Skip the images and repeat every entry word for word.

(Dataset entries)
..............................
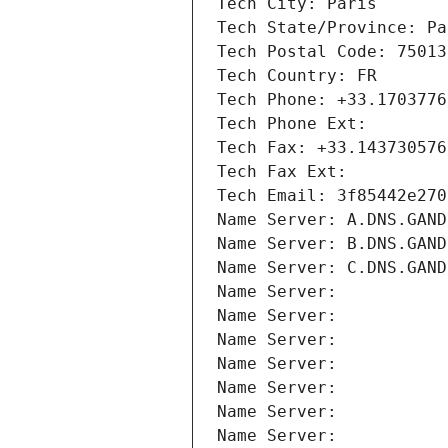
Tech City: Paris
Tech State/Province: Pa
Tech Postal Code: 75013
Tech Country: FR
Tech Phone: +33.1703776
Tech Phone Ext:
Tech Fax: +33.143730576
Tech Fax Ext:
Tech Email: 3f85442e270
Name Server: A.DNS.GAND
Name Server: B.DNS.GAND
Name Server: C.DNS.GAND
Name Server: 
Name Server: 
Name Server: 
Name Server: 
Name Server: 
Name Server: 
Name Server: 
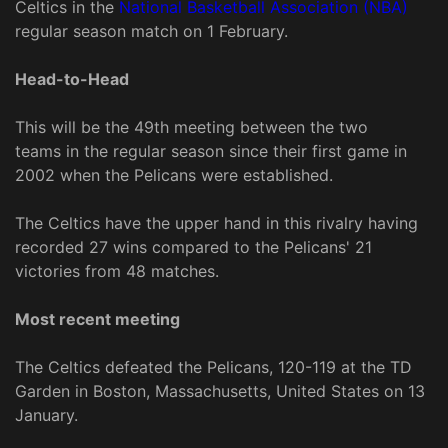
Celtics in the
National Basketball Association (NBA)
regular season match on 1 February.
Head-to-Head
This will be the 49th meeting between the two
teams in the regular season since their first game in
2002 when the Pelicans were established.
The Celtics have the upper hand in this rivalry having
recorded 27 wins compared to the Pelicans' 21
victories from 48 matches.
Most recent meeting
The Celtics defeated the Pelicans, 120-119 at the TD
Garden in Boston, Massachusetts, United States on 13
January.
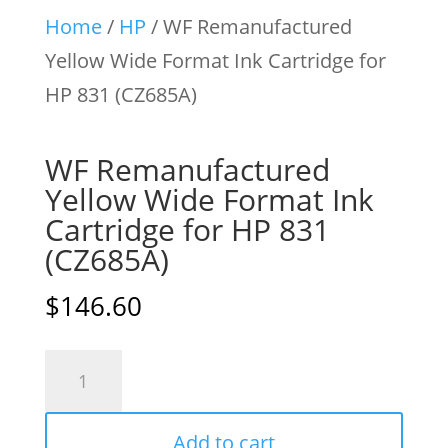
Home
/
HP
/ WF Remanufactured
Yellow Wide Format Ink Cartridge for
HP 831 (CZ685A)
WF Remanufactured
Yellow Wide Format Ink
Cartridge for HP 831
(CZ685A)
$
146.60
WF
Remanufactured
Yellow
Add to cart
..............................
● Answer space:
Tech City: Paris
Tech State/Province: Pa
Tech Postal Code: 75013
Tech Country: FR
Tech Phone: +33.1703776
Tech Phone Ext:
Tech Fax: +33.143730576
Tech Fax Ext:
Tech Email: 3f85442e270
Name Server: A.DNS.GAND
Name Server: B.DNS.GAND
Name Server: C.DNS.GAND
Name Server: 
Name Server: 
Name Server: 
Name Server: 
Name Server: 
Name Server: 
Name Server: 
Celtics in the
National Basketball Association (NBA)
regular season match on 1 February.
Head-to-Head
This will be the 49th meeting between the two
teams in the regular season since their first game in
2002 when the Pelicans were established.
The Celtics have the upper hand in this rivalry having
recorded 27 wins compared to the Pelicans' 21
victories from 48 matches.
Most recent meeting
The Celtics defeated the Pelicans, 120-119 at the TD
Garden in Boston, Massachusetts, United States on 13
January.
Home
/
HP
/ WF Remanufactured
Yellow Wide Format Ink Cartridge for
HP 831 (CZ685A)
WF Remanufactured
Yellow Wide Format Ink
Cartridge for HP 831
(CZ685A)
$
146.60
WF
Remanufactured
Yellow
Add to cart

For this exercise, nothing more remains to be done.